Faculty of 1000

Post-publication peer review

Is there an alternative?

Posted by Callum Anderson on 19 February, 2010

I read an article recently in a well-known London newspaper which raised an issue I have been thinking about for a long time. What happens when unregulated medicine actually causes more harm than good?

I won’t name names (although the original article does), but in a nutshell, a woman was prescribed pills by a practitioner of Chinese medicine containing the (subsequently banned) substance [aristolochic acid] to treat her acne. On the one hand the pills did their job, and the acne cleared up, but on the other hand they were destroying her kidneys, inducing urinary tract cancer and eventually led to a heart attack. The woman now needs dialysis treatment three times a week and is no longer able to work.
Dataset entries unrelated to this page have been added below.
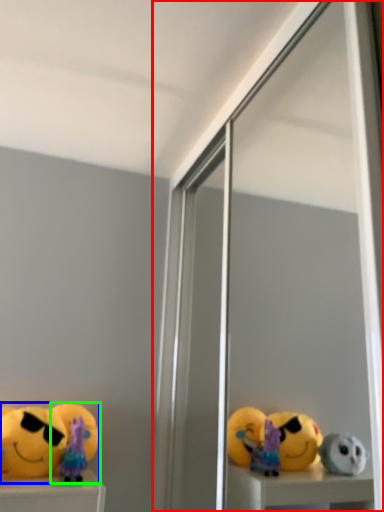 Question: Considering the real-world distances, which object is closest to screen door (highlighted by a red box)? toy (highlighted by a blue box) or toy (highlighted by a green box).

Choices:
 (A) toy
 (B) toy

Answer: (A) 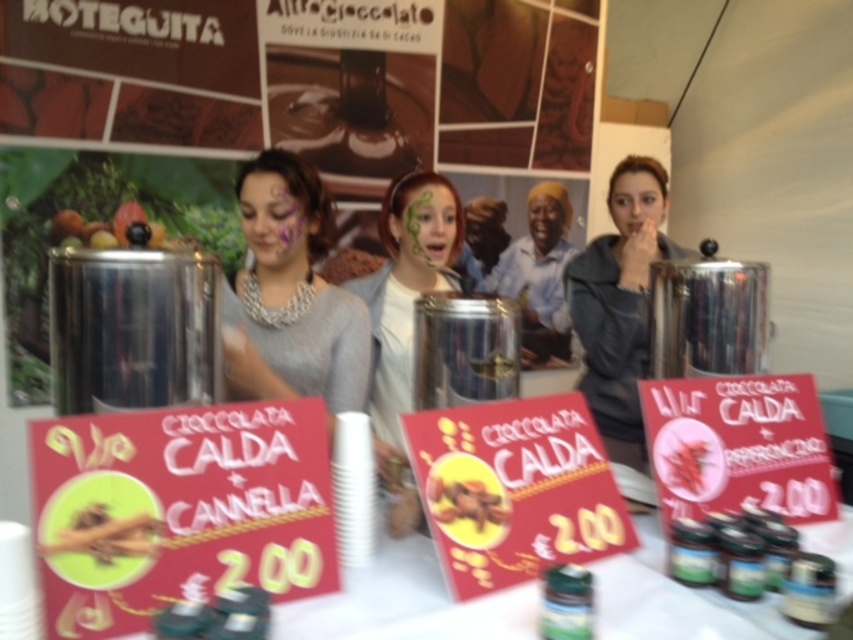 Consider the image. You are standing at the hot chocolate stand and want to know how far you are from the point marked at coordinates point (438,516). Can you determine the distance?

The distance between you and the point (438,516) is 99.29 centimeters.

You are a customer at the hot chocolate stand and want to add toppings to your drink. The vendor offers both the yellow cinnamon sticks at center and the brown matte nuts at center. If you want to choose the taller topping, which one should you pick?

The brown matte nuts at center are taller than the yellow cinnamon sticks at center, so you should choose the brown matte nuts at center.

You are a customer at the hot chocolate stand and want to add a topping. The vendor offers you the yellow cinnamon sticks at center and brown matte nuts at center. If you want the topping with the wider width, which one should you choose?

The brown matte nuts at center are wider than the yellow cinnamon sticks at center, so you should choose the brown matte nuts at center for the wider topping. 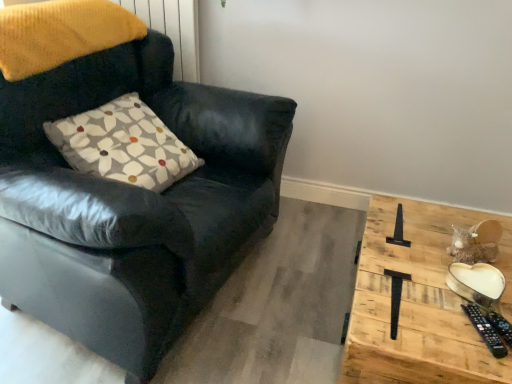 Question: Considering the relative positions of matte black armchair at left and wooden heart-shaped plate at right in the image provided, is matte black armchair at left to the left of wooden heart-shaped plate at right from the viewer's perspective?

Choices:
 (A) no
 (B) yes

Answer: (B)

Question: Are matte black armchair at left and wooden heart-shaped plate at right located far from each other?

Choices:
 (A) yes
 (B) no

Answer: (B)

Question: Is matte black armchair at left positioned with its back to wooden heart-shaped plate at right?

Choices:
 (A) no
 (B) yes

Answer: (A)

Question: From the image's perspective, is matte black armchair at left located beneath wooden heart-shaped plate at right?

Choices:
 (A) no
 (B) yes

Answer: (A)

Question: Does matte black armchair at left have a lesser height compared to wooden heart-shaped plate at right?

Choices:
 (A) no
 (B) yes

Answer: (A)

Question: Is wooden heart-shaped plate at right situated inside white printed cushion at upper left or outside?

Choices:
 (A) inside
 (B) outside

Answer: (B)

Question: In the image, is wooden heart-shaped plate at right positioned in front of or behind white printed cushion at upper left?

Choices:
 (A) front
 (B) behind

Answer: (A)

Question: From a real-world perspective, relative to white printed cushion at upper left, is wooden heart-shaped plate at right vertically above or below?

Choices:
 (A) below
 (B) above

Answer: (A)

Question: From the image's perspective, is wooden heart-shaped plate at right positioned above or below white printed cushion at upper left?

Choices:
 (A) below
 (B) above

Answer: (A)

Question: From a real-world perspective, is white printed cushion at upper left above or below matte black armchair at left?

Choices:
 (A) below
 (B) above

Answer: (B)

Question: From their relative heights in the image, would you say white printed cushion at upper left is taller or shorter than matte black armchair at left?

Choices:
 (A) short
 (B) tall

Answer: (A)

Question: From the image's perspective, relative to matte black armchair at left, is white printed cushion at upper left above or below?

Choices:
 (A) below
 (B) above

Answer: (B)

Question: Looking at their shapes, would you say white printed cushion at upper left is wider or thinner than matte black armchair at left?

Choices:
 (A) wide
 (B) thin

Answer: (B)

Question: In terms of width, does white printed cushion at upper left look wider or thinner when compared to wooden heart-shaped plate at right?

Choices:
 (A) thin
 (B) wide

Answer: (A)

Question: From a real-world perspective, relative to wooden heart-shaped plate at right, is white printed cushion at upper left vertically above or below?

Choices:
 (A) above
 (B) below

Answer: (A) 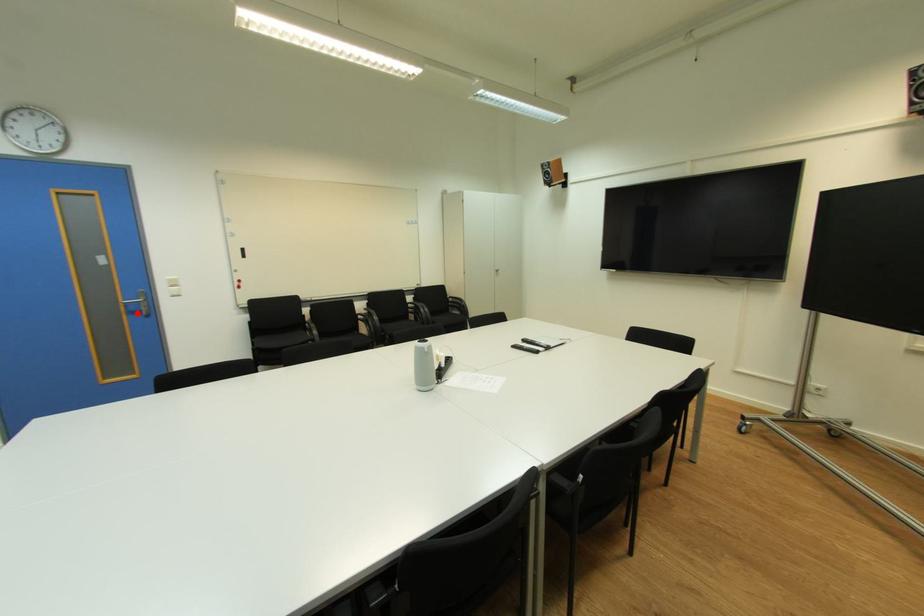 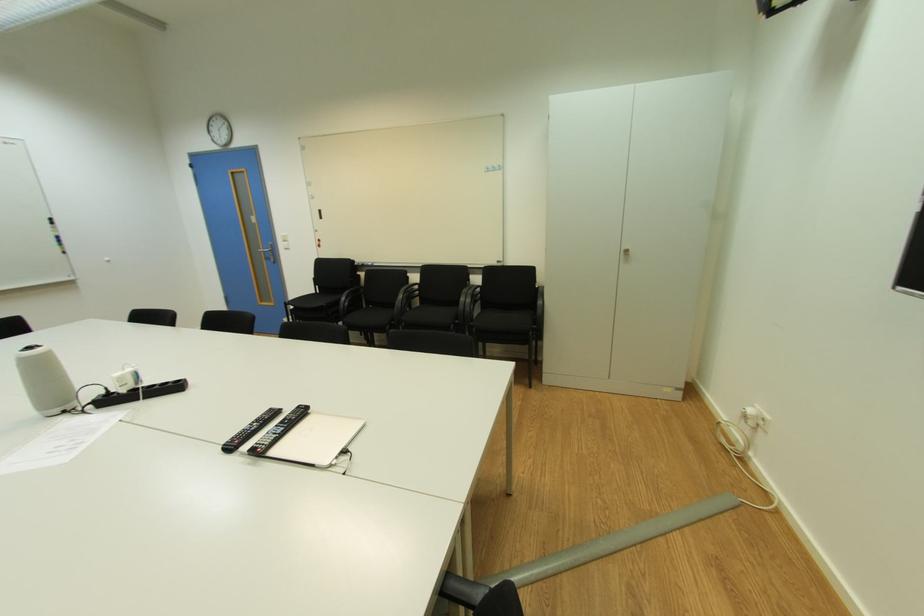 Question: A red point is marked in image1. In image2, is the corresponding 3D point closer to the camera or farther? Reply with the corresponding letter.

Choices:
 (A) The corresponding 3D point is closer.
 (B) The corresponding 3D point is farther.

Answer: (A) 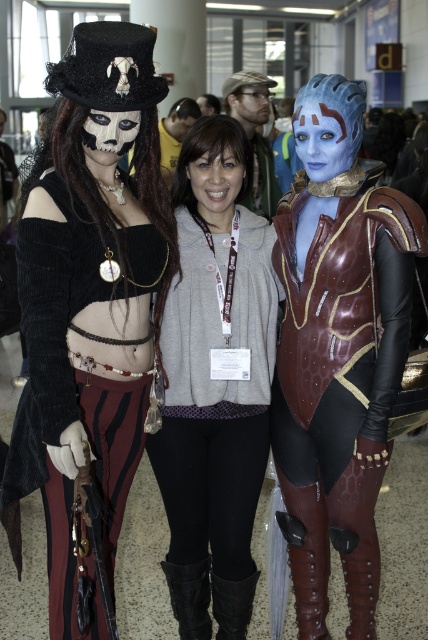 Question: Can you confirm if matte black hat at left is bigger than gray fleece hoodie at center?

Choices:
 (A) no
 (B) yes

Answer: (B)

Question: Which point appears farthest from the camera in this image?

Choices:
 (A) (95, 586)
 (B) (225, 336)

Answer: (B)

Question: Is matte black hat at left behind gray fleece hoodie at center?

Choices:
 (A) yes
 (B) no

Answer: (B)

Question: Where is blue metallic armor at right located in relation to gray fleece hoodie at center in the image?

Choices:
 (A) above
 (B) below

Answer: (A)

Question: Estimate the real-world distances between objects in this image. Which object is closer to the matte black hat at left?

Choices:
 (A) blue metallic armor at right
 (B) gray fleece hoodie at center

Answer: (B)

Question: Among these objects, which one is farthest from the camera?

Choices:
 (A) matte black hat at left
 (B) blue metallic armor at right
 (C) gray fleece hoodie at center

Answer: (C) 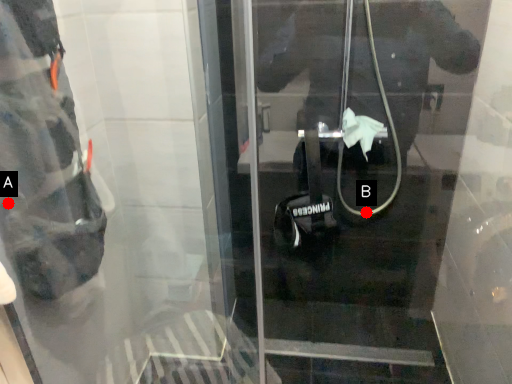 Question: Two points are circled on the image, labeled by A and B beside each circle. Which point is further to the camera?

Choices:
 (A) A is further
 (B) B is further

Answer: (B) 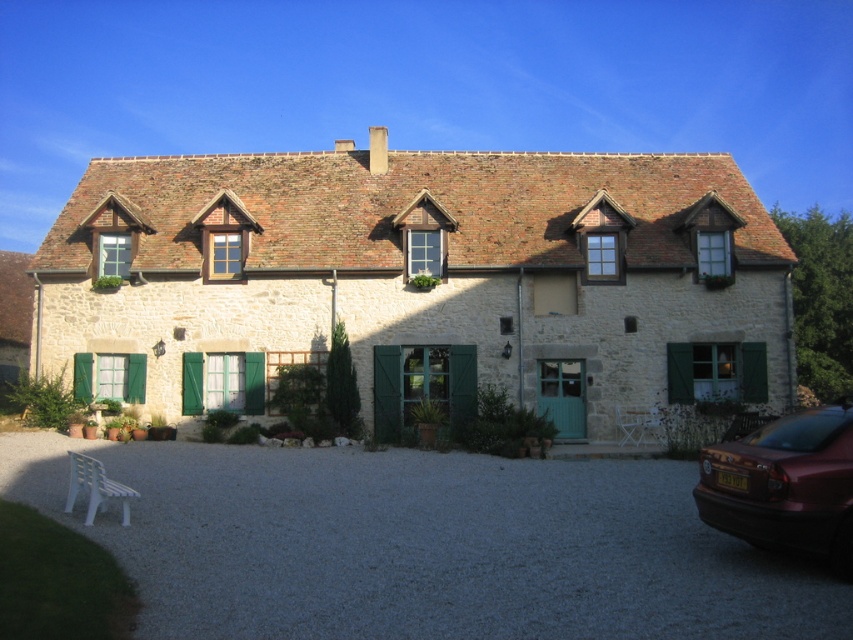 Is point (206, 381) more distant than point (430, 246)?

No, (206, 381) is in front of (430, 246).

Does green matte shutter at lower left appear under green matte shutter at center?

Indeed, green matte shutter at lower left is positioned under green matte shutter at center.

Image resolution: width=853 pixels, height=640 pixels. What are the coordinates of `green matte shutter at lower left` in the screenshot? It's located at (235, 381).

You are a GUI agent. You are given a task and a screenshot of the screen. Output one action in this format:
    pyautogui.click(x=<x>, y=<y>)
    Task: Click on the green matte shutter at lower left
    This screenshot has width=853, height=640.
    Given the screenshot: What is the action you would take?
    pyautogui.click(x=235, y=381)

Is gray gravel driveway at center above green matte shutter at lower left?

Incorrect, gray gravel driveway at center is not positioned above green matte shutter at lower left.

Does gray gravel driveway at center have a smaller size compared to green matte shutter at lower left?

Actually, gray gravel driveway at center might be larger than green matte shutter at lower left.

Where is `gray gravel driveway at center`? This screenshot has height=640, width=853. gray gravel driveway at center is located at coordinates (422, 545).

Is green matte shutter at lower left thinner than green wooden shutter at upper center?

No.

Is green matte shutter at lower left taller than green wooden shutter at upper center?

Correct, green matte shutter at lower left is much taller as green wooden shutter at upper center.

Who is more distant from viewer, (x=248, y=358) or (x=602, y=243)?

Positioned behind is point (x=602, y=243).

Find the location of `green matte shutter at lower left`. green matte shutter at lower left is located at coordinates (235, 381). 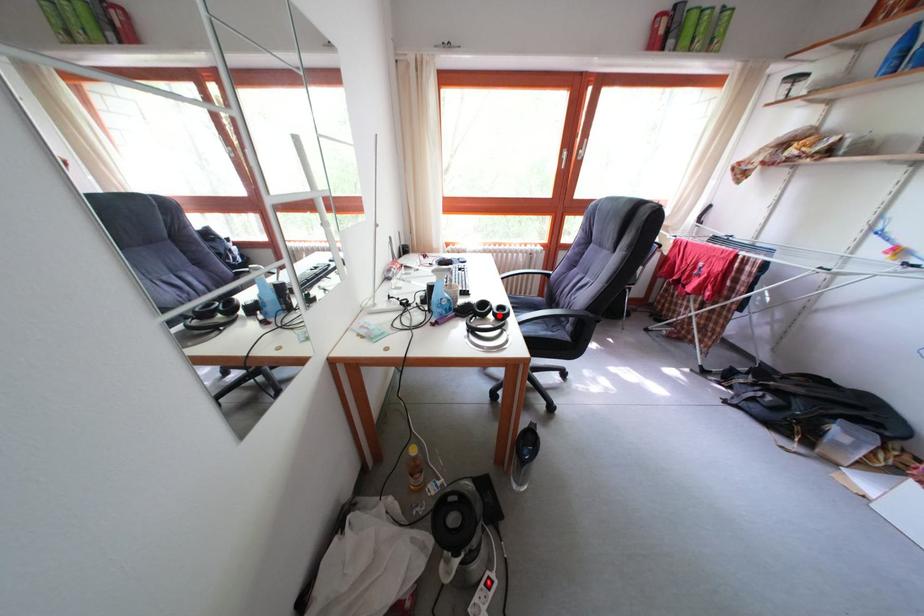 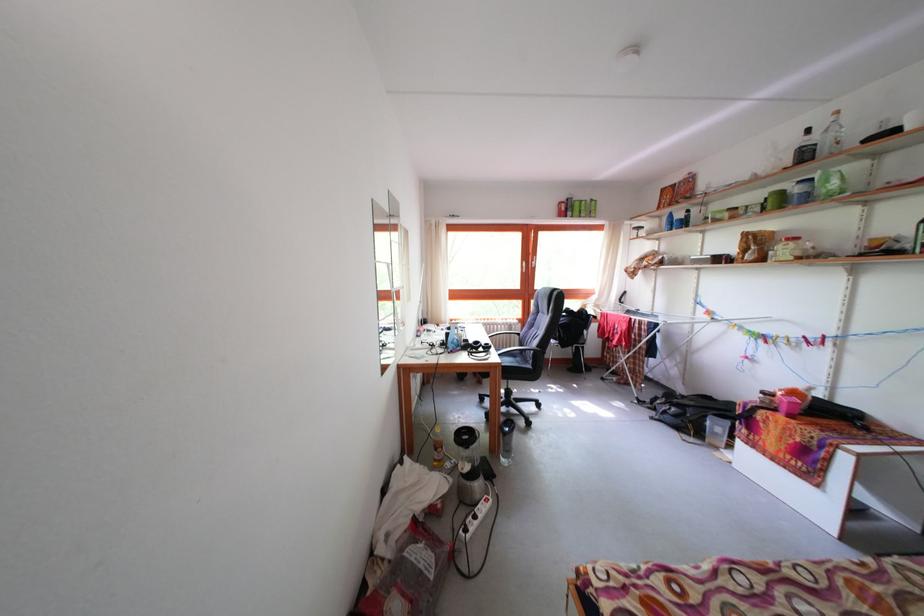 Find the pixel in the second image that matches the highlighted location in the first image.

(489, 352) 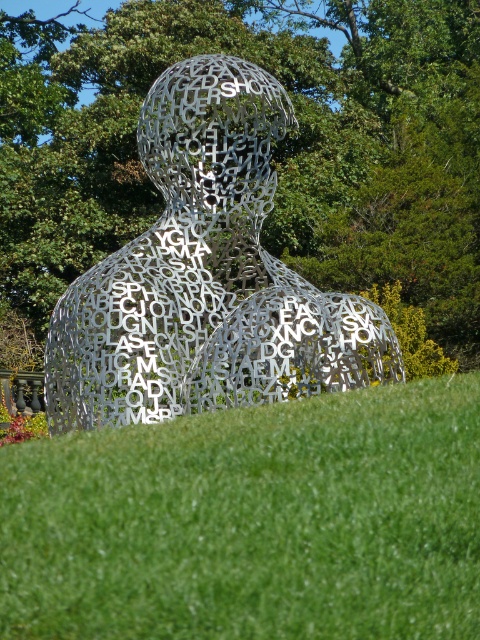 Can you confirm if green grass at center is positioned below metallic silver sculpture at center?

Correct, green grass at center is located below metallic silver sculpture at center.

Can you confirm if green grass at center is shorter than metallic silver sculpture at center?

Indeed, green grass at center has a lesser height compared to metallic silver sculpture at center.

Measure the distance between point (130, 625) and camera.

Point (130, 625) is 5.09 meters away from camera.

This screenshot has height=640, width=480. Identify the location of green grass at center. (252, 522). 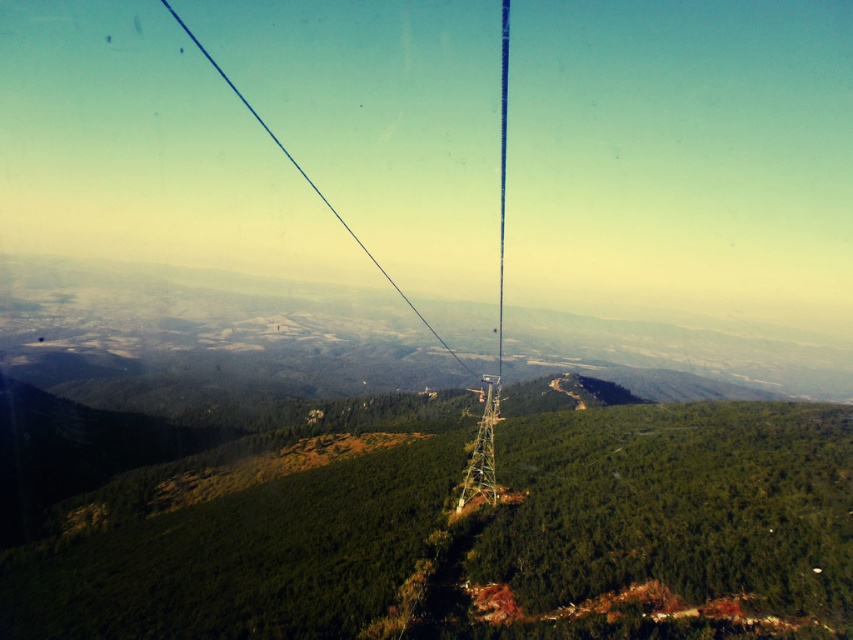 You are a maintenance worker needing to inspect the blue wire at center and the metallic silver cable at center from the cable car. Given that your inspection tool has a 600 feet range, can you reach both objects with a single tool? Please explain your reasoning.

The blue wire at center and metallic silver cable at center are 654.29 feet apart. Since the inspection tool only has a 600 feet range, you cannot reach both objects with a single tool as the distance exceeds the tool range.

You are a maintenance worker inspecting the cables of the gondola from the cabin. You notice two cables in front of you. Which one is located to the left when comparing the blue wire at center and the metallic silver cable at center?

The blue wire at center is positioned on the left side of the metallic silver cable at center, so the blue wire at center is the one located to the left.

You are a technician inspecting the cables of the gondola system from the cable car. You notice two cables at the center of your view. Which one is shorter in height between the blue wire at center and the metallic silver cable at center?

The blue wire at center is not as tall as the metallic silver cable at center, so the blue wire at center is shorter in height. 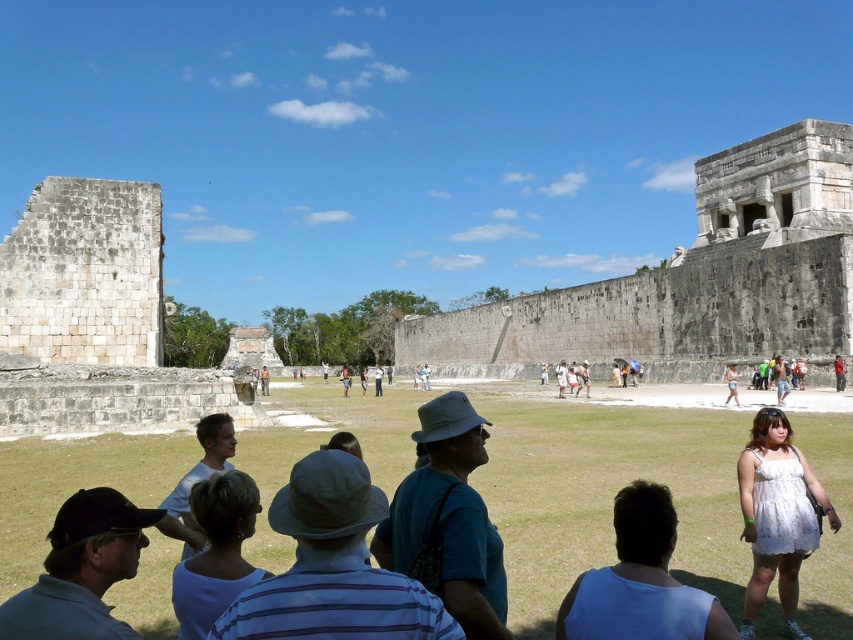 Question: Can you confirm if white lace dress at center is positioned to the right of white cotton dress at lower right?

Choices:
 (A) no
 (B) yes

Answer: (A)

Question: Which object is closer to the camera taking this photo?

Choices:
 (A) blue cotton shirt at center
 (B) matte blue shirt at lower left
 (C) dark blue shirt at center

Answer: (B)

Question: Which object is farther from the camera taking this photo?

Choices:
 (A) white fabric hat at center
 (B) white matte shirt at center
 (C) white lace dress at center
 (D) dark blue shirt at center

Answer: (C)

Question: Does white matte shirt at center have a smaller size compared to white cotton shirt at center?

Choices:
 (A) yes
 (B) no

Answer: (A)

Question: Does white fabric hat at center appear under white cotton dress at center-right?

Choices:
 (A) no
 (B) yes

Answer: (B)

Question: Among these objects, which one is nearest to the camera?

Choices:
 (A) white cotton dress at lower right
 (B) white matte shirt at center
 (C) white fabric hat at center

Answer: (C) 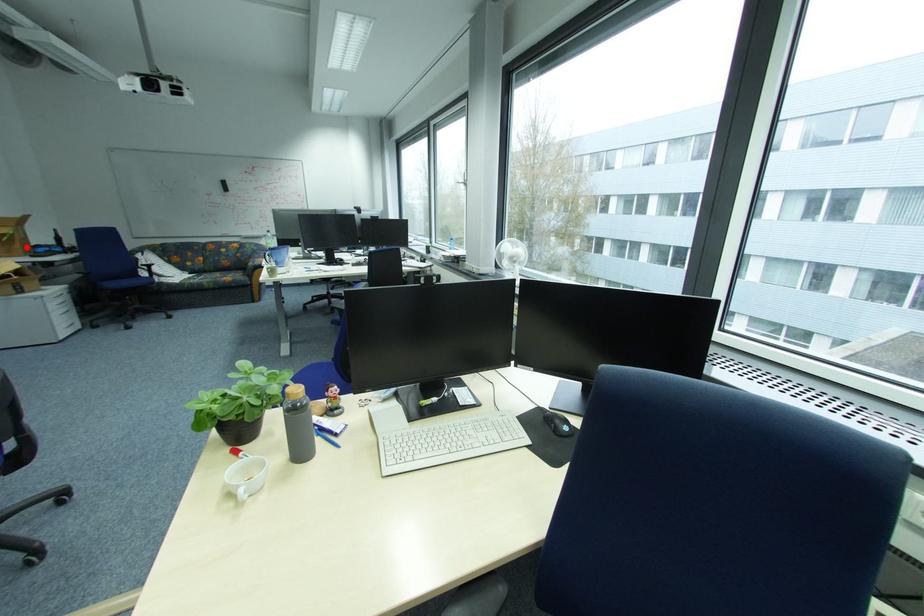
The problem here stemmed from the fact that the sale of Chinese medicine is completely unregulated, and it is pretty unlikely that a practitioner selling the pills is going to have a subscription to Mutagenesis, in which a 2002 article reported the following

It is concluded that there is significant evidence that AA is a powerful nephrotoxic and carcinogenic substance with an extremely short latency period, not only in animals but also in humans. In particular, the highly similar metabolic pathway of activation and resultant DNA adducts of AA allows the extrapolation of carcinogenesis data from laboratory animals to the human situation. Therefore, all products containing botanicals known to or suspected of containing AA should be banned from the market world wide.

And anyway, this study proved to be too little, too late. By the time the ban was in place, the woman had been taking the pills for a little over five years, and the damage was irreversible.

Now I’m not suggesting that we should blanket ban alternative therapies because of one mistake (albeit a pretty huge one). And as my esteemed colleague RPG has previously noted, many alternative remedies have active ingredients which really do work.

However, I can’t help feeling that if alternative medicine (and I use the term ‘medicine’ with the lightest touch) wants to be taken seriously, it really needs to become self-regulating, and ensure things like this can’t happen again.

What form might that regulation take? Well for a start we could insist that all practitioners of alternative medicine are registered with and accredited by their respective council. For Chinese medicine this would be The Chinese Medicine Council, UK. Secondly we need to give these independent bodies real power, the ability to blacklist practitioners and ban substances without exception, and ensure that the medicine suppliers are subject to rigorous product testing before bringing new products to market.